So I had my surgery on Friday, and yeah, it hurts. I have spent the last 3 days in the same spot on my couch, foot up and bored. It's hard to not be able to get up and do anything. It's even harder when Brian is really sick and miserable. Talk about crappy timing. I've spent a large part of today studying and doing homework, but I still feel like I don't know anything. I'm hoping that it will click tomorrow during my test. I'm so nervous about going to school tomorrow night. I can hardly walk down the hall, let alone get around the campus and sit in a classroom for 2 hours. Hopefully there will be something I can put my foot up on. It's hard to have the foot down at all. I have a follow up appt. at the dr. on Tuesday morning. We'll see how I'm doing then. At least I'll be able to ask more questions and get more information about what to expect in the next few weeks.
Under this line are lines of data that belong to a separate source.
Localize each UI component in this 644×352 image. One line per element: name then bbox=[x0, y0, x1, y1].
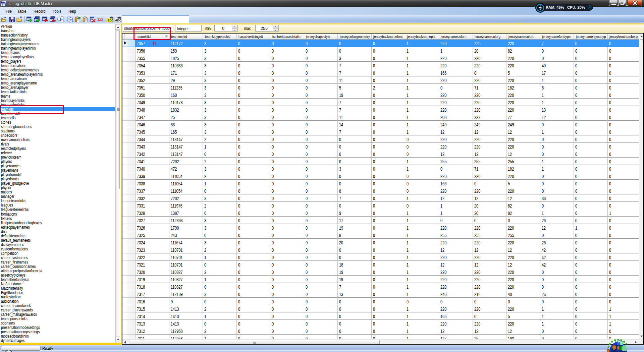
svg-text:123: 123 bbox=[97, 17, 103, 22]
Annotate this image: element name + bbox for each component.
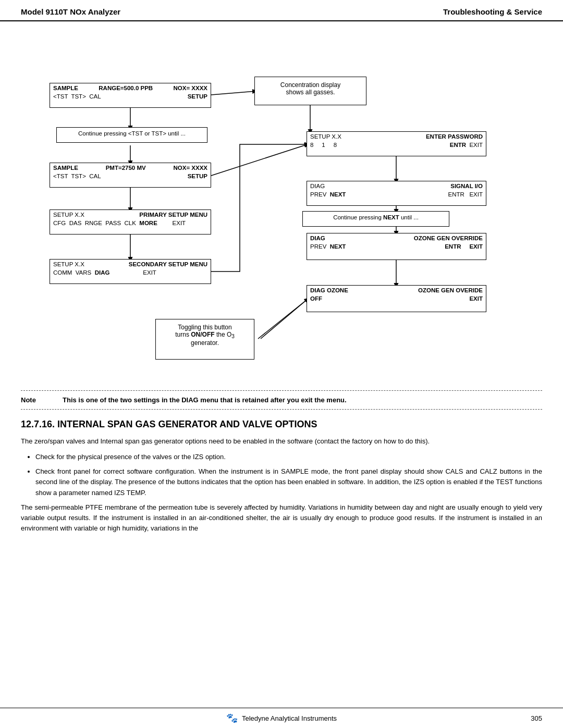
s6-diag: DIAG <box>310 183 325 189</box>
footer-center: 🐾 Teledyne Analytical Instruments <box>226 712 337 724</box>
s8-ozone: OZONE GEN OVERIDE <box>418 287 483 293</box>
callout-concentration: Concentration displayshows all gasses. <box>254 77 366 105</box>
s2-nox: NOX= XXXX <box>173 165 207 171</box>
main-content: SAMPLE RANGE=500.0 PPB NOX= XXXX <TST TS… <box>0 21 563 534</box>
s4-setup: SETUP X.X <box>53 261 84 267</box>
diagram: SAMPLE RANGE=500.0 PPB NOX= XXXX <TST TS… <box>21 31 542 385</box>
s6-signal: SIGNAL I/O <box>450 183 483 189</box>
callout-tst-text: Continue pressing <TST or TST> until ... <box>78 130 186 137</box>
s5-entr: ENTR EXIT <box>450 142 483 148</box>
note-label: Note <box>21 396 52 404</box>
section-heading: 12.7.16. INTERNAL SPAN GAS GENERATOR AND… <box>21 419 542 430</box>
svg-line-11 <box>258 299 308 339</box>
body-paragraph-2: The semi-permeable PTFE membrane of the … <box>21 502 542 534</box>
screen-primary-setup: SETUP X.X PRIMARY SETUP MENU CFG DAS RNG… <box>50 209 211 235</box>
screen-sample-range: SAMPLE RANGE=500.0 PPB NOX= XXXX <TST TS… <box>50 83 211 108</box>
s8-off: OFF <box>310 295 322 302</box>
svg-line-6 <box>211 144 308 176</box>
svg-line-4 <box>211 91 255 95</box>
s1-nox: NOX= XXXX <box>173 85 207 91</box>
page-number: 305 <box>531 714 542 722</box>
header-right: Troubleshooting & Service <box>443 7 542 16</box>
screen-enter-password: SETUP X.X ENTER PASSWORD 8 1 8 ENTR EXIT <box>307 131 486 156</box>
s3-setup: SETUP X.X <box>53 212 84 218</box>
s1-sample: SAMPLE <box>53 85 78 91</box>
section-number: 12.7.16. <box>21 419 55 429</box>
header-left: Model 9110T NOx Analyzer <box>21 7 120 16</box>
s8-diag: DIAG OZONE <box>310 287 348 293</box>
s2-setup: SETUP <box>188 173 207 179</box>
s2-sample: SAMPLE <box>53 165 78 171</box>
s1-tst: <TST TST> CAL <box>53 93 101 100</box>
s2-pmt: PMT=2750 MV <box>106 165 146 171</box>
bullet-list: Check for the physical presence of the v… <box>35 452 542 498</box>
s7-ozone: OZONE GEN OVERRIDE <box>414 235 483 241</box>
page-footer: 🐾 Teledyne Analytical Instruments 305 <box>0 708 563 728</box>
bullet-item-2: Check front panel for correct software c… <box>35 466 542 498</box>
callout-next-text: Continue pressing NEXT until ... <box>333 214 419 220</box>
callout-toggle-text: Toggling this button turns ON/OFF the O3… <box>175 324 235 347</box>
screen-ozone-override: DIAG OZONE GEN OVERRIDE PREV NEXT ENTR E… <box>307 233 486 260</box>
body-paragraph-1: The zero/span valves and Internal span g… <box>21 436 542 447</box>
s2-tst: <TST TST> CAL <box>53 173 101 179</box>
screen-ozone-overide: DIAG OZONE OZONE GEN OVERIDE OFF EXIT <box>307 285 486 312</box>
s8-exit: EXIT <box>469 295 483 302</box>
s1-setup: SETUP <box>188 93 207 100</box>
footer-logo: 🐾 <box>226 712 238 724</box>
s5-password: ENTER PASSWORD <box>426 133 483 140</box>
s3-primary: PRIMARY SETUP MENU <box>139 212 207 218</box>
s7-entr-exit: ENTR EXIT <box>445 243 483 250</box>
s1-range: RANGE=500.0 PPB <box>99 85 153 91</box>
section-title: INTERNAL SPAN GAS GENERATOR AND VALVE OP… <box>57 419 317 429</box>
screen-sample-pmt: SAMPLE PMT=2750 MV NOX= XXXX <TST TST> C… <box>50 163 211 188</box>
s5-code: 8 1 8 <box>310 142 337 148</box>
svg-line-12 <box>261 299 308 339</box>
s3-menu: CFG DAS RNGE PASS CLK MORE EXIT <box>53 220 186 226</box>
page-header: Model 9110T NOx Analyzer Troubleshooting… <box>0 0 563 21</box>
s4-secondary: SECONDARY SETUP MENU <box>129 261 207 267</box>
callout-toggle: Toggling this button turns ON/OFF the O3… <box>155 319 254 360</box>
callout-continue-tst: Continue pressing <TST or TST> until ... <box>56 127 207 143</box>
bullet-item-1: Check for the physical presence of the v… <box>35 452 542 462</box>
s6-prev-next: PREV NEXT <box>310 191 346 198</box>
note-text: This is one of the two settings in the D… <box>63 396 347 404</box>
callout-conc-text: Concentration displayshows all gasses. <box>280 81 340 96</box>
note-section: Note This is one of the two settings in … <box>21 390 542 410</box>
s7-diag: DIAG <box>310 235 325 241</box>
callout-continue-next: Continue pressing NEXT until ... <box>302 211 449 227</box>
screen-signal-io: DIAG SIGNAL I/O PREV NEXT ENTR EXIT <box>307 181 486 206</box>
s4-menu: COMM VARS DIAG EXIT <box>53 269 156 276</box>
screen-secondary-setup: SETUP X.X SECONDARY SETUP MENU COMM VARS… <box>50 259 211 284</box>
s7-prev-next: PREV NEXT <box>310 243 346 250</box>
s6-entr-exit: ENTR EXIT <box>448 191 483 198</box>
s5-setup: SETUP X.X <box>310 133 341 140</box>
footer-company: Teledyne Analytical Instruments <box>242 714 337 722</box>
I also got some strange spam like comment on my blog today about swimming lessons. I think it came from the person who visited the site from Singapore. It was an odd comment about learning to swim with an option to click on a link that was on a woman's name. I didn't click anything, and didn't approve the comment, but I'm guessing that whatever was waiting on the end of that link would not have been good. So even with the work verification, looks like people have nothing better to do than spam blogs.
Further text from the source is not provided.